Trần Phương Thảo
Production
Biography
Trần Phương Thảo (born 1977) is a Vietnamese independent filmmaker known for her documentaries.
Known For

At the house of a famous Chinese botanist teacher his daughter and a female intern fall in love with each other - a forbidden love that must be kept secret.
The Chinese Botanist's Daughters

Di is a 12-year-old girl from the mist-shrouded mountains of northern Vietnam. She belongs to the Hmong, an ethnic minority in which girls get married at a very young age. This is often preceded by a controversial “bride-napping,” where the girl is abducted by her future husband on New Year’s Eve. Negotiations between the families follow. This also happened to Di’s sister and their mother, so it doesn’t seem strange that in preparation the women and girls discuss sex and married life without embarrassment. But Di also goes to school, where she learns very different values. And in her own way, even Di’s mother tries to warn her daughter about child marriage.
Children of the Mist

Thi and Trung live in the gorgeous, rice-terraced mountains of Vietnam’s far northwest. Like many young men in this region on the main heroin route from Laos to China, they’re addicts, and they have HIV. Thi wants to kick his habit. Trung just wants to die. “With or Without Me ” is an intimate, tragicomic portrayal of two guys strung out at the edge of the map of a country struggling with drug use, and of the wives, family, doctors and friends trying to pull them back from the brink.
With or Without Me

Documenting the transformation of Bưởi Road in Hanoi, from a labyrinth of houses and small businesses to a highway, with demolition crew destroying buildings - some still inhabited, gleaners looking for metal scraps to sell for a living, and people living on the edge of this crowded road finding a way to keep on living.
Pomelo

Phong grew up in a small town in the center of Vietnam - the youngest of six children. From the time she was young, Phong felt like she was a girl with a mismatched boy's body.

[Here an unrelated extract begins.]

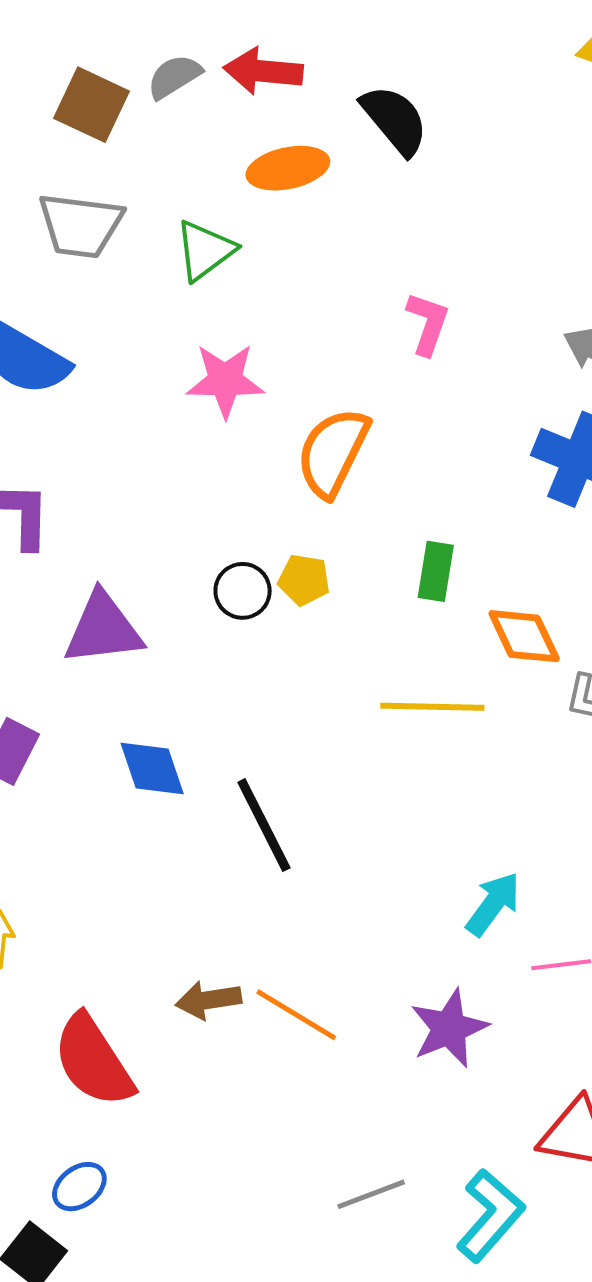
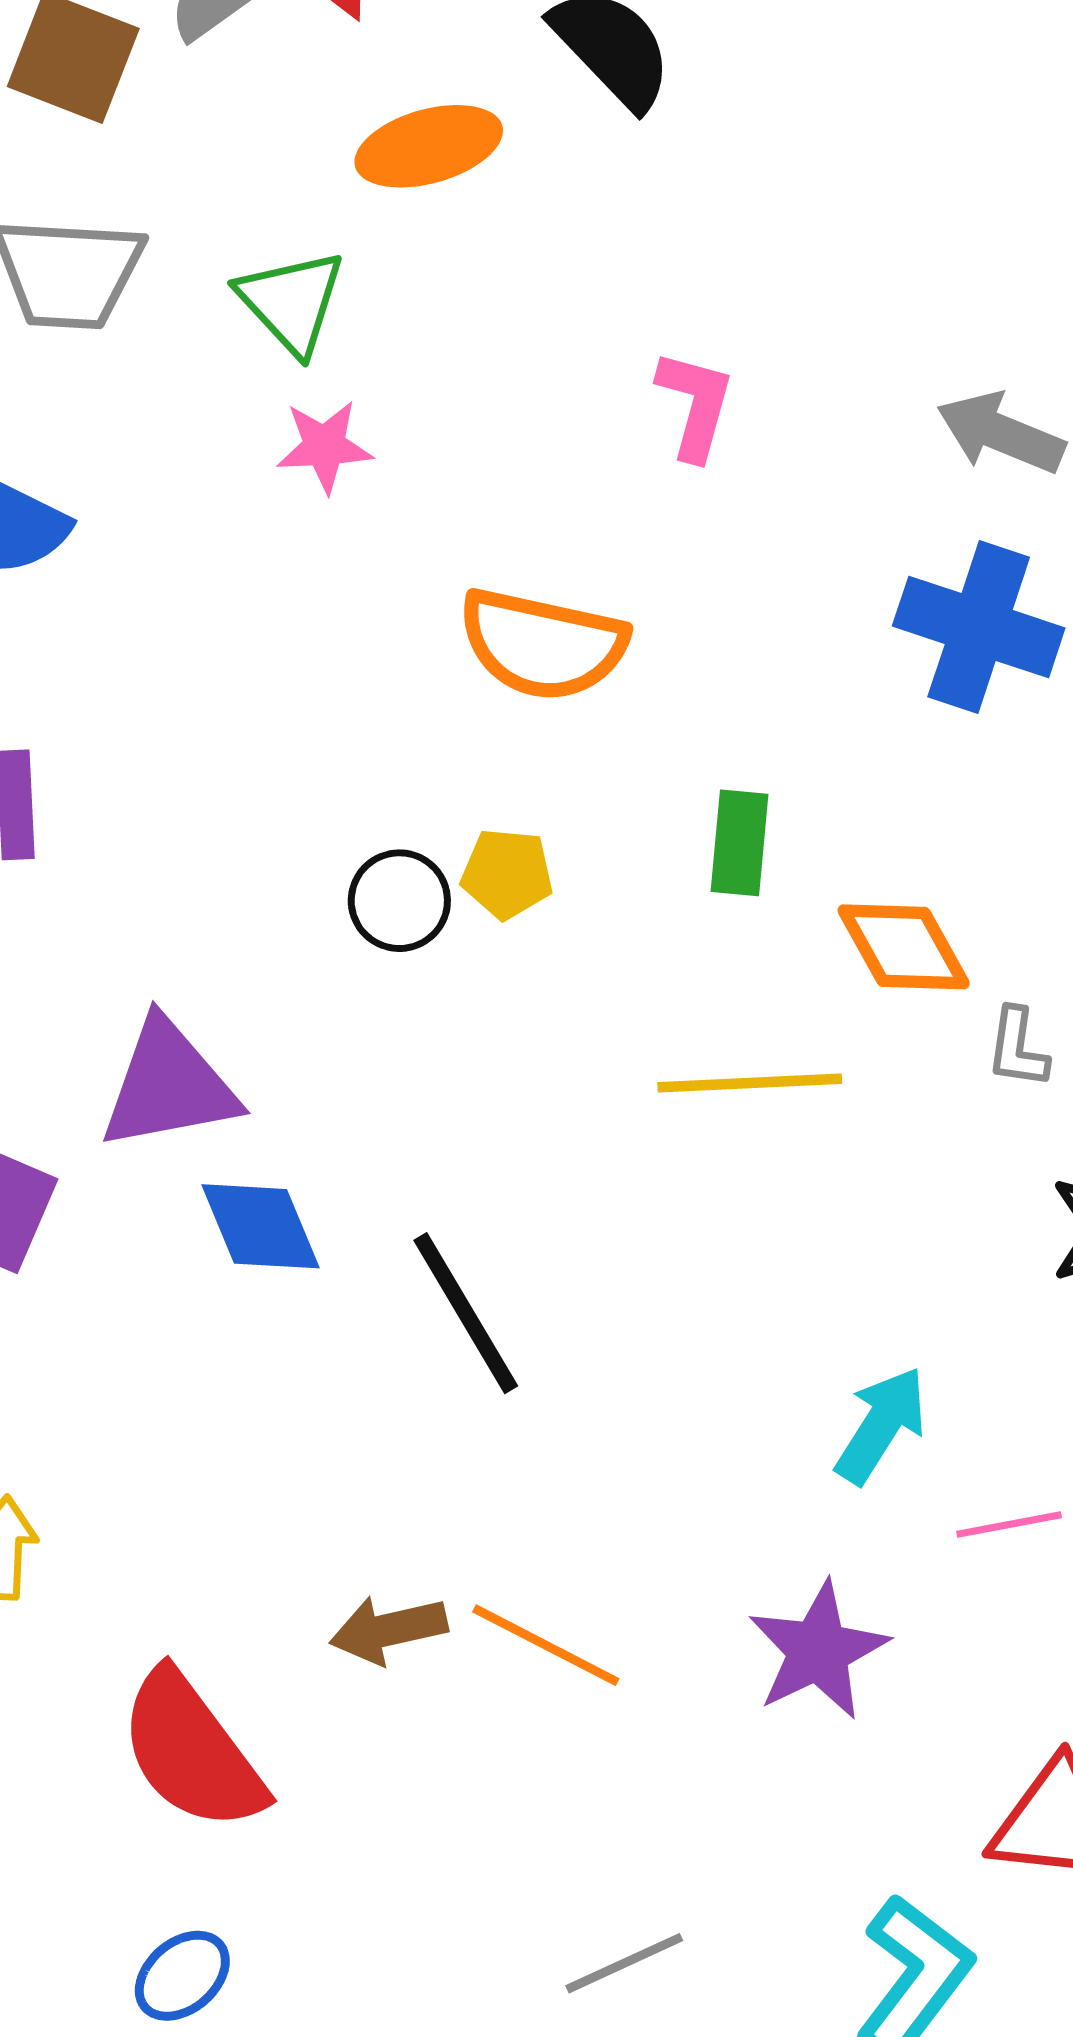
green triangle: (205, 250) -> (291, 302), turned -32
pink star: (225, 380) -> (325, 446), moved, size x0.7
orange semicircle: (333, 452) -> (543, 644), turned -100
purple triangle: (103, 629) -> (169, 1085), moved
gray line: (371, 1194) -> (624, 1963), moved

Not until she moved to Hanoi to attend university at age 20 did Phong discover that she was not the only one in the world with this predicament. Her dream to 'find herself' by physically changing sex becomes a reality several years later. The movie follows Phong's struggle during these years, with excerpts from an intimate video journal, along with encounters with family, friends and doctors - all of whom must come to terms with Phong determination to become a "complete girl".
Finding Phong
For over 50 years, Madam Lien has taken care of her family's shipyard all by herself. The shipyard produces traditional wooden ships. It's the last of its kind and its days are numbered. While keeping an eye on her workers, she's reflecting on her life through many changes in the times and the life of missed opportunities.
Madame Lien's Factory
Short documentary about Chương Dương Forest Park - Red River Embankment - Directed by Trần Phương Thảo
A Forest In The City

Young women from the countryside dream of becoming workers in the city of Hanoi. Having travelled far by bus, they find themselves stuck in a limbo between temporary and low-paying jobs even after paying high job agency fees. Stemming from the first Vietnamese edition of French documentary workshop Ateliers Varan, Worker’s Dream exposes the struggle of the working class in a cut-throat capitalistic environment, where profit is synonymous with progress. It attempts to portray female characters as both juggling with their lives and having autonomy through direct interaction with the camera. Walking while they dream and dreaming while they walk, these women bear witness to a seemingly futuristic and bygone Vietnam, and to them, in their words, “(I thought I was lost in) another world.” Worker’s Dream was the debut feature of Trần Phương Thảo, a notable figure of Vietnamese independent documentary following in the cinéma-vérité practice.